From the acceleration power spectral density curve, it can be seen that the acceleration power spectral density in the vertical direction of the rocket launcher base is mainly concentrated between 2.11 Hz and 4.38 Hz, while the peak appears in several different positions, the more obvious are 2.31 Hz, 2.96 Hz and 3.50 Hz. For the rocket launching process, the minimum vibration frequency [9] is about 7 Hz, when the lowest order frequency of the launcher is relatively high, which well avoids the vibration frequency of the whole vehicle at different speeds.

The 1st to 6th order modes of the rocket launcher itself can be known by finite element calculation, as shown in Table 2.

Table 2 Modal calculation results of rocket launcher

The natural frequencies of the rocket launcher in the second and third modes are 2.00 Hz and 4.18 Hz, as shown in Fig. 8. In the driving process of the rocket launcher, the frequency of the peak value is different from the natural frequency of the rocket launcher, which avoids the danger of resonance.

Fig. 8

Second and third order vibration modes of rocket launcher

3.2 Ride Comfort Analysis

According to the ISO2631-1 1997 (E) standard, when the peak coefficient of vibration waveform is less than 9, the basic evaluation method-weighted root mean square of acceleration [10] is used to evaluate the effect of vibration on human comfort and health. When using this method, the axial acceleration curve, the power spectral density of acceleration and the root mean square formula of acceleration should be calculated.

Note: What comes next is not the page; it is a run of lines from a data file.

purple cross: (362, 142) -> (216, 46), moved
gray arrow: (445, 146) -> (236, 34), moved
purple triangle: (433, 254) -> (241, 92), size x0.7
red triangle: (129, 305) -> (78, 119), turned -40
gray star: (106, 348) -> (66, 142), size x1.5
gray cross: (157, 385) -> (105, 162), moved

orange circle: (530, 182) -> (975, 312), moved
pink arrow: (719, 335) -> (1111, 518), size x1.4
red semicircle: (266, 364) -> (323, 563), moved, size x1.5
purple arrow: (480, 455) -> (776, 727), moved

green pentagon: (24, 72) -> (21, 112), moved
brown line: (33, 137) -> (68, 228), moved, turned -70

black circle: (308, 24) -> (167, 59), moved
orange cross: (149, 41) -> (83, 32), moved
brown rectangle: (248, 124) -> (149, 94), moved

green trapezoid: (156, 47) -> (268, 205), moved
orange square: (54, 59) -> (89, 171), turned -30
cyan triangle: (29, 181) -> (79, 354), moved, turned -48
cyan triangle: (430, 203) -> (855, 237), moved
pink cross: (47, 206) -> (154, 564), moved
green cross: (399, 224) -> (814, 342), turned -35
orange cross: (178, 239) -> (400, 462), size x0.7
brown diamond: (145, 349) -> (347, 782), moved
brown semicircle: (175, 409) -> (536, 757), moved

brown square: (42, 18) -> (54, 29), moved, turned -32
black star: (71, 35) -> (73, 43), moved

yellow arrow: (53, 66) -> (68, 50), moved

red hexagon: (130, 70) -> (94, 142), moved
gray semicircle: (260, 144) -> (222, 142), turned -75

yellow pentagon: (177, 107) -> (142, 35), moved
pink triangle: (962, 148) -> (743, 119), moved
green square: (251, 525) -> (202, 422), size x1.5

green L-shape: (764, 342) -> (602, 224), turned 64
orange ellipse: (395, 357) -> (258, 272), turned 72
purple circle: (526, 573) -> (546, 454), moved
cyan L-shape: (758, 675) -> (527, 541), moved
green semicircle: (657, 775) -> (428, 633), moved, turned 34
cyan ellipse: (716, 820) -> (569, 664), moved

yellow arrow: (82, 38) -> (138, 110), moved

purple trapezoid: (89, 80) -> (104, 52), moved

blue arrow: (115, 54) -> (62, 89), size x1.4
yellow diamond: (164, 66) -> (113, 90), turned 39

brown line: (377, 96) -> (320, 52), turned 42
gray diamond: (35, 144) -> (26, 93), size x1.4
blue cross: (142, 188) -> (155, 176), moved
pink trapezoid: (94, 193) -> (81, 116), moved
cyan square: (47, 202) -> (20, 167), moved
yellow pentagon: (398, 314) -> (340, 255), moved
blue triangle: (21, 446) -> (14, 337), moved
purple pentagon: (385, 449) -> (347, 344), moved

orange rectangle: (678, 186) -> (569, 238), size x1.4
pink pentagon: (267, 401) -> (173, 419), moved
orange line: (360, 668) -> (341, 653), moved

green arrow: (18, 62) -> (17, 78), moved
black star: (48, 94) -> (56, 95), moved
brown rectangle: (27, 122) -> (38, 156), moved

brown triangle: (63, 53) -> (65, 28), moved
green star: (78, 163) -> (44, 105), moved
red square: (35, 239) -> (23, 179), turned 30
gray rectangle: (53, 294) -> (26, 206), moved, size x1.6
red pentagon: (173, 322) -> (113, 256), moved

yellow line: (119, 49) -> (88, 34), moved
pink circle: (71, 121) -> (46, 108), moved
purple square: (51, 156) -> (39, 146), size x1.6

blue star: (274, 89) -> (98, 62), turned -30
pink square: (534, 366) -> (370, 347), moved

$$a_{w} = \left[ {\frac{1}{T}\int\limits_{0}^{T} {a_{w}^{2} (t)dt} } \right]^{\frac{1}{2}}$$

(5)

When considering three axial vibrations at the same time, the root mean square of the total weighted acceleration of the three axes can be calculated according to the following formula:

$$a_{v} = \left[ {\left( {1.4a_{xw} } \right)^{2} + \left( {1.4a_{yw} } \right)^{2} + a_{zw}^{2} } \right]^{\frac{1}{2}}$$

(6)

In the formula: \(a_{xw}\) is the root mean square of x axis weighted acceleration, \(a_{xw}\) is the root mean square of y axis weighted acceleration, and \(a_{zw}\) is the root mean square of z axis weighted acceleration.

This paper analyzes the ride comfort of the rocket launcher and studies the bad vibration of the rocket launcher at different speeds on the C-class road surface. Table 3 shows the total weighted acceleration root mean square of the rocket launcher base.

Table 3 Total weighted acceleration root mean square of rocket launcher base

As can be seen from Table 3, with the increase of vehicle speed, the ride comfort of the rocket launcher base becomes worse and worse, but the weighted root mean square of acceleration an is less than the specified value [10] 2.5 m/s². For the rocket launcher structure, the bad degree of vibration acceleration will not affect the rocket launcher parts and electronic components, and can well meet the ride comfort requirements.

4 Conclusion

In this paper, the dynamic model of rocket launcher with plate spring suspension is established, the generation program of C class road spectrum is compiled, and the driving dynamics simulation of the rocket launcher is carried out at different speeds. the vibration acceleration curve of the rocket launcher base in 3 direction and the acceleration power spectrum density curve in z direction are obtained. Through the simulation analysis, we can get the following conclusions:

1. (1)

   The stiffness of leaf spring obtained by reverse simulation method can effectively reproduce its load-bearing characteristics, which ensures the accuracy of dynamic simulation modeling.

2. (2)

   The power spectral density of vertical vibration acceleration of rocket launcher base is studied, and its peak value is mainly between 2.11 Hz and 4.38 Hz. From the point of view of the launching vibration frequency and natural frequency of the rocket launcher, the resonance problem of the rocket launcher can be effectively avoided.

3. (3)

   With reference to the vehicle ride comfort index, the ride comfort of the rocket launcher is studied. The weighted root mean square of acceleration \(a_{v}\) of the rocket launcher under the 60 km/h speed of class C road surface is less than the specified value 2.5 m/s², which provides a reference for the anti-overload and vibration reduction design of the weapon system.